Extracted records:
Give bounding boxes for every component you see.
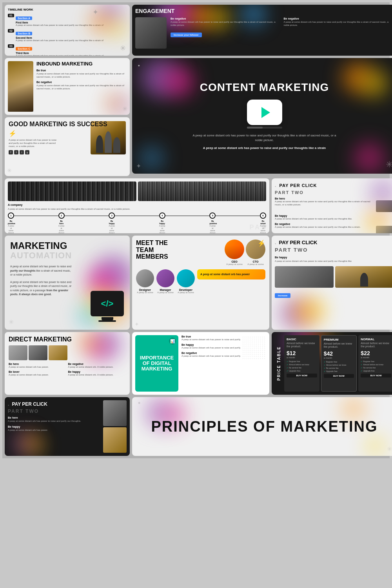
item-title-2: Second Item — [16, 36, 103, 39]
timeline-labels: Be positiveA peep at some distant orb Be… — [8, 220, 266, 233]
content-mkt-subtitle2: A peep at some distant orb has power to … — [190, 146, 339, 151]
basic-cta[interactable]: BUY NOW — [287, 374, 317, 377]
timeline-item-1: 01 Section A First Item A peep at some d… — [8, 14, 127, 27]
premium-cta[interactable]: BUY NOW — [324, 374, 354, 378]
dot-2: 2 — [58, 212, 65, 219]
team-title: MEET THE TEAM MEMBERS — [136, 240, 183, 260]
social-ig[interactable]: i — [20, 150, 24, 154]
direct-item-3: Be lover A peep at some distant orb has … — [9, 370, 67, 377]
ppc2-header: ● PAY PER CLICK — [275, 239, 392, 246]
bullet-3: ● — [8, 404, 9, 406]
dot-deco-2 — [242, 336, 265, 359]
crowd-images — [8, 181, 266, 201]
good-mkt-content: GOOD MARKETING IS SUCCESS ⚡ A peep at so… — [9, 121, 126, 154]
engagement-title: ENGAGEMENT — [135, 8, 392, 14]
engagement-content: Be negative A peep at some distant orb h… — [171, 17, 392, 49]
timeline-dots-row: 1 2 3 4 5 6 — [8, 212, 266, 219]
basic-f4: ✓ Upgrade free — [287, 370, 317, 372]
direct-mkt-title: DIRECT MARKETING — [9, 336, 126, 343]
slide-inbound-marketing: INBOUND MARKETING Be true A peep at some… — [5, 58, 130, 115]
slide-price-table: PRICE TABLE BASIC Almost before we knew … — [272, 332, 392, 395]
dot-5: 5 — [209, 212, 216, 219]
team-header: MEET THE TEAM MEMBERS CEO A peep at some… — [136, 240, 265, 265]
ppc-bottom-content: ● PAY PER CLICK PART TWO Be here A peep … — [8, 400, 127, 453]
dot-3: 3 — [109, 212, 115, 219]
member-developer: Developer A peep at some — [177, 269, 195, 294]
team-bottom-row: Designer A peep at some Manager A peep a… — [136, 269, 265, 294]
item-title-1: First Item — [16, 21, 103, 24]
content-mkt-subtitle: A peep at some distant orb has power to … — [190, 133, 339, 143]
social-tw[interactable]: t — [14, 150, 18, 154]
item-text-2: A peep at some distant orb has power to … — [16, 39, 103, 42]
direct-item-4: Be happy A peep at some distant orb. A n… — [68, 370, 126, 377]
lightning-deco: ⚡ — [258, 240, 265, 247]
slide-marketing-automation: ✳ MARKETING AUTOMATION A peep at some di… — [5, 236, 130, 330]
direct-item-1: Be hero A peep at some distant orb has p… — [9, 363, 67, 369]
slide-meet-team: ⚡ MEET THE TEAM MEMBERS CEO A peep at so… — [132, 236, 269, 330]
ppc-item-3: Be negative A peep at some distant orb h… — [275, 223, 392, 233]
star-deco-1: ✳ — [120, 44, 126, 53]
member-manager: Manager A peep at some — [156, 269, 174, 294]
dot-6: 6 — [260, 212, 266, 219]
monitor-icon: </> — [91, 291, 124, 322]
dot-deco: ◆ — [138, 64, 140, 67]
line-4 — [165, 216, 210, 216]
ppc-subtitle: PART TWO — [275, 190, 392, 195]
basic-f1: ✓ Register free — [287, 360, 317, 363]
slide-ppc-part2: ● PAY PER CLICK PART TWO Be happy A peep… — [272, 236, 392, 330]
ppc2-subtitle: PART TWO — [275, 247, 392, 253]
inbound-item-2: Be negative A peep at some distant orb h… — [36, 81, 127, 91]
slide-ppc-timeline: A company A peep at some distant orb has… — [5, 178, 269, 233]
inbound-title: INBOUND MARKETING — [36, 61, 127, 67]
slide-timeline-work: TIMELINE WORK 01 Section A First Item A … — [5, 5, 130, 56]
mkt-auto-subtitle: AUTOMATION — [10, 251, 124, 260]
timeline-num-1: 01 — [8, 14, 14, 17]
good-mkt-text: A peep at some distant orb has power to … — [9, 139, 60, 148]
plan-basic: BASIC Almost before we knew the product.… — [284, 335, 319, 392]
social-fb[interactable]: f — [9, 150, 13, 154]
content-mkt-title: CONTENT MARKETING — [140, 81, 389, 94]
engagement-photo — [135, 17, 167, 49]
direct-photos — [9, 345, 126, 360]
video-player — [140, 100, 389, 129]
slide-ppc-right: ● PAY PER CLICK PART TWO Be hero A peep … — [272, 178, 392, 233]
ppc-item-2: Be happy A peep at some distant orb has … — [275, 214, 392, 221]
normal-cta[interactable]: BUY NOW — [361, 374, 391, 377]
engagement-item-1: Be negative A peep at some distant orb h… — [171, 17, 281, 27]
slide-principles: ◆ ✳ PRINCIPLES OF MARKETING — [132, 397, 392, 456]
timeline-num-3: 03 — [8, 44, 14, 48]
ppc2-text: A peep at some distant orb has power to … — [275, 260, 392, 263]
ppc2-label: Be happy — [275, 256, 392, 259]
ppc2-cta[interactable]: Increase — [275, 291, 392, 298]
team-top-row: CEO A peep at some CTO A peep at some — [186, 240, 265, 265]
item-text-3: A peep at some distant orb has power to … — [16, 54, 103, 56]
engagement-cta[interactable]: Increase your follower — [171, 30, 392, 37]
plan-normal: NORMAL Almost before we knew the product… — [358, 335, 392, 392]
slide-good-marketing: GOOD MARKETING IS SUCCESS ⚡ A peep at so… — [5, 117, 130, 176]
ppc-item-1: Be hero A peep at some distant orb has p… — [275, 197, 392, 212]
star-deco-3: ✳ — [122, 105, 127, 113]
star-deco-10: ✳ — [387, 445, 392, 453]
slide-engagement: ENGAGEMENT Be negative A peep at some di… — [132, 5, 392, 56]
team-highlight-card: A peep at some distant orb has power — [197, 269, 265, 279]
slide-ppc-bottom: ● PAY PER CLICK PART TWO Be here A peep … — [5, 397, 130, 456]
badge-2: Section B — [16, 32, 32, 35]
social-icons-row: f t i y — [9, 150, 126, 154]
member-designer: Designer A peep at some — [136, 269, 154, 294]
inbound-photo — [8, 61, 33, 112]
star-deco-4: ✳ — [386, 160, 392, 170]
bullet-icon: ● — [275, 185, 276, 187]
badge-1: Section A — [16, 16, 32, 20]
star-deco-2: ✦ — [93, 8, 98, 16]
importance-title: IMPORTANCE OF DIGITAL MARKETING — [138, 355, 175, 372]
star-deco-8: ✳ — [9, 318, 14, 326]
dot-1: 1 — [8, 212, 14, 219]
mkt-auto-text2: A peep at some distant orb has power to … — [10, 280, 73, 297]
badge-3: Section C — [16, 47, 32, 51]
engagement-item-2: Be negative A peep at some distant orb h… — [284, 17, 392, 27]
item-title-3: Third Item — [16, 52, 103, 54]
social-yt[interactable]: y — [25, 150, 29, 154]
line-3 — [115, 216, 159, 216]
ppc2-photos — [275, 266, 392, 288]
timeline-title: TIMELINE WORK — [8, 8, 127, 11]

What is needed:
Answer with nothing but the count of lines in the entries that hold the word "MEET".

Written reply:
3